WHAT YOU NEED TO DO:
Only the lines from the one with "Mask: colon. Output" through the final line below belong in the answer, copied exactly and without pictures.

[Extracted data entries]
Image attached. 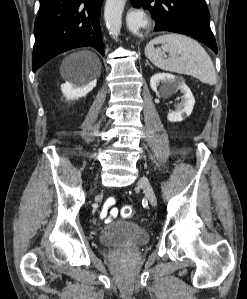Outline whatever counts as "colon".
<instances>
[{"label":"colon","mask_w":247,"mask_h":299,"mask_svg":"<svg viewBox=\"0 0 247 299\" xmlns=\"http://www.w3.org/2000/svg\"><path fill=\"white\" fill-rule=\"evenodd\" d=\"M134 214H135L134 208L130 205H125L121 209V215L124 218H131L134 216Z\"/></svg>","instance_id":"obj_1"}]
</instances>
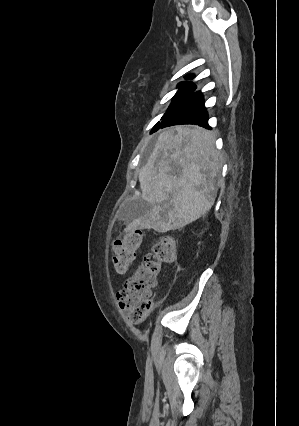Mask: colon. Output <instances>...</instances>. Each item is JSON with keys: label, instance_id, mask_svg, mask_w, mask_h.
<instances>
[{"label": "colon", "instance_id": "5ec220e1", "mask_svg": "<svg viewBox=\"0 0 299 426\" xmlns=\"http://www.w3.org/2000/svg\"><path fill=\"white\" fill-rule=\"evenodd\" d=\"M142 237L140 231H132L115 241L112 262L118 273H125L134 261ZM176 253L175 240L171 236L161 237L144 255L133 275L124 282L117 299L131 322L141 323L152 309V292L157 285V277L164 264L175 260Z\"/></svg>", "mask_w": 299, "mask_h": 426}]
</instances>
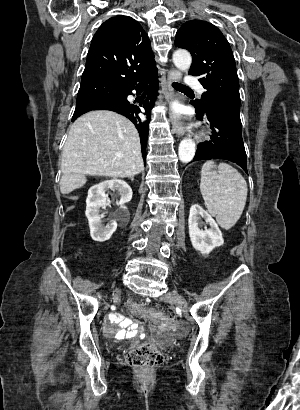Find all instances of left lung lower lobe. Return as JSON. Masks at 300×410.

SOLUTION FOR THIS PROBLEM:
Mask: colon. Output <instances>...</instances>. Each item is JSON with keys: label, instance_id, mask_svg, mask_w, mask_h.
<instances>
[{"label": "colon", "instance_id": "5ec220e1", "mask_svg": "<svg viewBox=\"0 0 299 426\" xmlns=\"http://www.w3.org/2000/svg\"><path fill=\"white\" fill-rule=\"evenodd\" d=\"M142 237L140 231H132L115 241L112 262L118 273H125L134 261ZM176 253L175 240L171 236L161 237L144 255L133 275L124 282L117 299L131 322L141 323L152 309V292L157 285V277L164 264L175 260Z\"/></svg>", "mask_w": 299, "mask_h": 426}]
</instances>
Find all instances of left lung lower lobe. Return as JSON. Masks at 300×410.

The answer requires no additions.